SYCLBIN - A format for separately compiled SYCL device code

Some applications may want to dynamically load device binaries at runtime, e.g. for modularity and to avoid having to recompile the entire application. However, doing so through the sycl_ext_oneapi_kernel_compiler extension can be unnecessarily expensive, if the systems utilizing this modularity are able to compile the binaries separate from the application’s execution.

To facilitate that a new SYCLBIN format is needed to define the interface between the compiler-produced binaries and the runtime’s handling of it. This necessity comes from the overall design of our SYCL toolchain where runtime relies on compiler-provided information/metadata to implement various features (like support for specialization constants or shared libraries), i.e. device code alone is not enough.

This design document details the SYCLBIN binary format used for storing SYCL device binaries to be loaded dynamically by the SYCL runtime. It also details how the toolchain produces, links and packages these binaries, as well as how the SYCL runtime library handles files of this format.

SYCLBIN binary format

The files produced by the new compilation path will follow the format described in this section.

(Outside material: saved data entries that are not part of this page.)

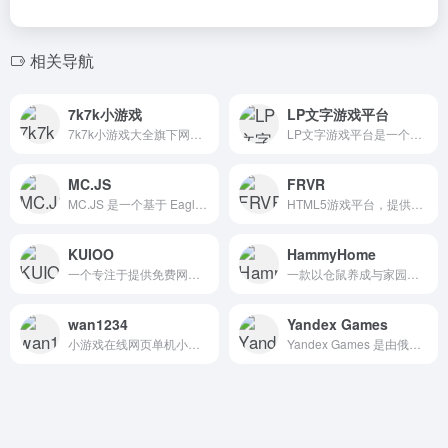
相关导航
7k7k小游戏
LP文字游戏平台
7k7k小游戏大全旗下网页游戏平台
LP文字游戏平台是一个在线文字游戏平台
MC.JS
FRVR
MC.JS 是一个基于 Eaglercraft 的网页版 Minecraft（MC）项目，专为中文用户优化的汉化版本。它是一个开源项目，旨在提供一个稳定、兼容性好、支持中文的网页版 Minecraft 体验。
HTML5游戏平台，提供多种类型的游戏，包括射击、策略、冒险、益智等，适合各个年龄层的玩家
KUIOO
HammyHome
一个专注于提供免费网页小游戏的平台
一款以仓鼠养成与家园装饰为核心的休闲模拟游戏，在线养仓鼠游戏
wan1234
Yandex Games
小游戏在线网页单机小游戏
Yandex Games 是由俄罗斯科技巨头 Yandex 开发的在线游戏平台，支持多种游戏类型，包括动作、冒险、解谜、策略、体育、角色扮演等，满足不同年龄和兴趣的玩家需求。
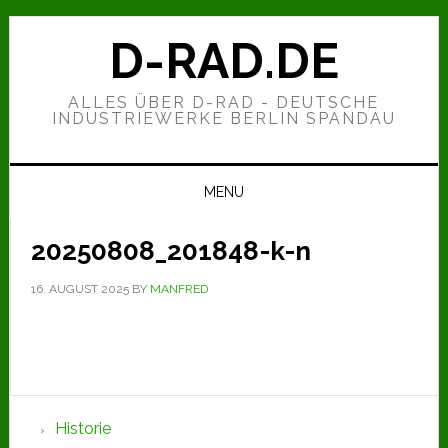
Zur
Zum
Zur
Hauptnavigation
Inhalt
Seitenspalte
D-RAD.DE
springen
springen
springen
ALLES ÜBER D-RAD - DEUTSCHE
INDUSTRIEWERKE BERLIN SPANDAU
MENU
20250808_201848-k-n
16. AUGUST 2025
BY
MANFRED
Seitenspalte
Historie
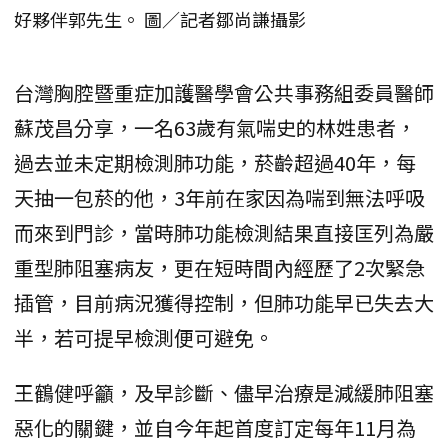
好夥伴郭先生。 圖／記者鄒尚謙攝影
台灣胸腔暨重症加護醫學會公共事務組委員醫師
蘇茂昌分享，一名63歲有氣喘史的林姓患者，
過去並未定期檢測肺功能，菸齡超過40年，每
天抽一包菸的他，3年前在家因為喘到無法呼吸
而來到門診，當時肺功能檢測結果直接匡列為嚴
重型肺阻塞病友，更在短時間內經歷了2次緊急
插管，目前病況獲得控制，但肺功能早已失去大
半，若可提早檢測便可避免。
王鶴健呼籲，及早診斷、儘早治療是減緩肺阻塞
惡化的關鍵，並自今年起首度訂定每年11月為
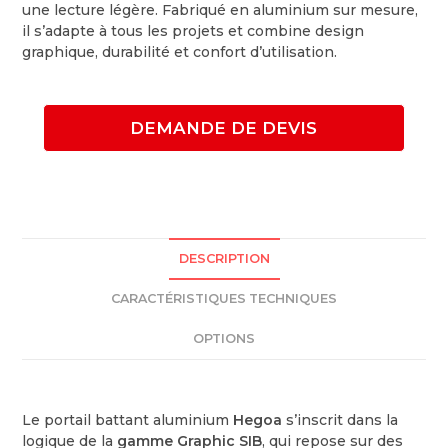
une lecture légère. Fabriqué en aluminium sur mesure,
il s’adapte à tous les projets et combine design
graphique, durabilité et confort d’utilisation.
DEMANDE DE DEVIS
DESCRIPTION
CARACTÉRISTIQUES TECHNIQUES
OPTIONS
Le portail battant aluminium
Hegoa
s’inscrit dans la
logique de la
gamme Graphic SIB
, qui repose sur des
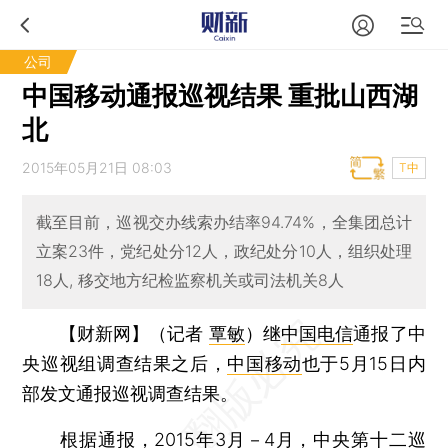
公司
中国移动通报巡视结果 重批山西湖
北
2015年05月21日 08:03
T中
截至目前，巡视交办线索办结率94.74%，全集团总计
立案23件，党纪处分12人，政纪处分10人，组织处理
18人, 移交地方纪检监察机关或司法机关8人
【财新网】（记者
覃敏
）
继
中国电信
通报了中
央巡视组调查结果之后，
中国移动
也于5月15日内
部发文通报巡视调查结果。
根据通报，2015年3月－4月，中央第十二巡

The intention of defining a new format for these is to give the DPC++ implementation an extendable and lightweight wrapper around the multiple modules and corresponding metadata captured in the SYCLBIN file. The content of the SYCLBIN may be contained as an entry in the offloading binary format produced by the clang-offload-packager, as described in ClangOffloadPackager.rst.

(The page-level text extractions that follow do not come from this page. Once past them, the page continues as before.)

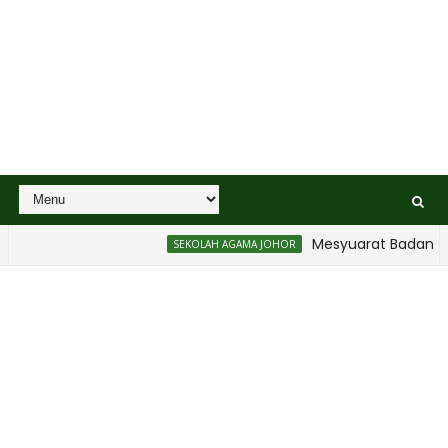
Mesyuarat Badan Kebajikan 
SEKOLAH AGAMA JOHOR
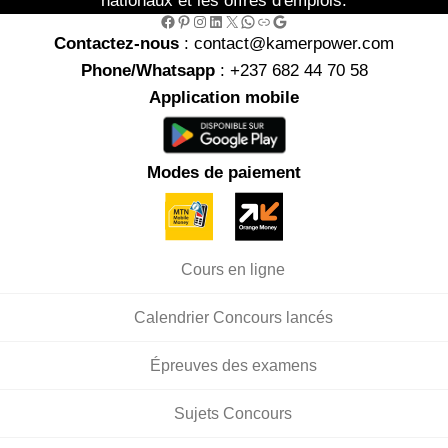
nationaux et les offres d'emplois.
Facebook
Pinterest
Instagram
LinkedIn
X
WhatsApp
Link
Google
Contactez-nous
: contact@kamerpower.com
Phone/Whatsapp
: +237 682 44 70 58
Application mobile
Modes de paiement
Cours en ligne
Calendrier Concours lancés
Épreuves des examens
Sujets Concours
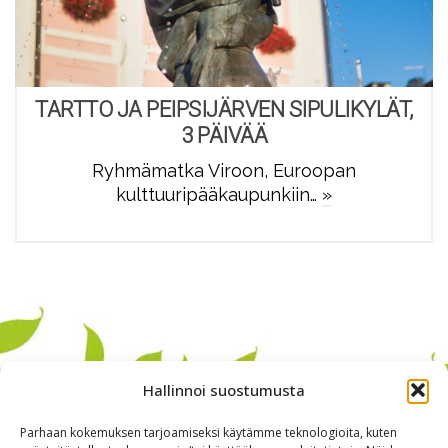
TARTTO JA PEIPSIJÄRVEN SIPULIKYLÄT,
3 PÄIVÄÄ
Ryhmämatka Viroon, Euroopan
kulttuuripääkaupunkiin…
»
Hallinnoi suostumusta
Parhaan kokemuksen tarjoamiseksi käytämme teknologioita, kuten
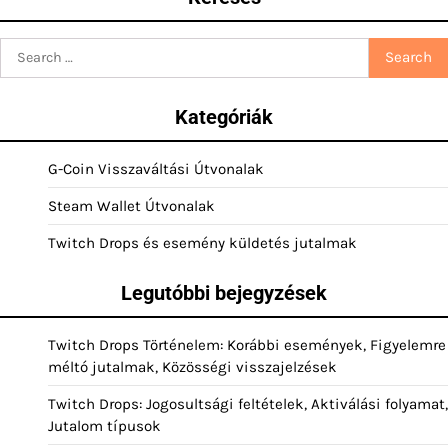
Search
for:
Kategóriák
G-Coin Visszaváltási Útvonalak
Steam Wallet Útvonalak
Twitch Drops és esemény küldetés jutalmak
Legutóbbi bejegyzések
Twitch Drops Történelem: Korábbi események, Figyelemre
méltó jutalmak, Közösségi visszajelzések
Twitch Drops: Jogosultsági feltételek, Aktiválási folyamat,
Jutalom típusok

The format of these files consist of a file header, containing general information about the file, followed by three lists of headers: The abstract module header list, the IR module header list and native device code image header list, containing information about the abstract modules, IR modules and native device code images respectively.

File header

Abstract module header 1

Abstract module header N

IR module header 1

IR module header M

Native device code image header 1

Native device code image header L

Metadata byte table

Binary byte table

The headers and each byte table are all aligned to 8 bytes. The fields in the headers use C/C++ type notation, including the fixed-size integer types defined in the <cstdint> header, and will have the same size and alignment. For consistency, all these types use little endian layout.

File header

The file header segment appears as the first part of the SYCLBIN file. Like many other file-formats, it defines a magic number to help identify the format, which is 0x53594249 (or “SYBI”.) Immediately following the magic number is the version number, which is used by SYCLBIN consumers when parsing data in the rest of the file.

Type

Description

uint32_t

Magic number. (0x53594249)

uint32_t

SYCLBIN version number.

uint32_t

Number of abstract modules.

uint32_t

Number of IR modules.

uint32_t

Number of native device code images.

uint64_t

Byte size of the metadata byte table.

uint64_t

Byte size of the binary byte table.

uint64_t

Byte offset of the global metadata from the start of the metadata byte table.

uint64_t

Byte size of the global metadata.

Global metadata

The global metadata entry contains a single property set with the identifying name “SYCLBIN/global metadata”, as described in the PropertySets.md design document.

Abstract module

An abstract module is a collection of device binaries that share properties, including, but not limited to: kernel names, imported symbols, exported symbols, aspect requirements, and specialization constants.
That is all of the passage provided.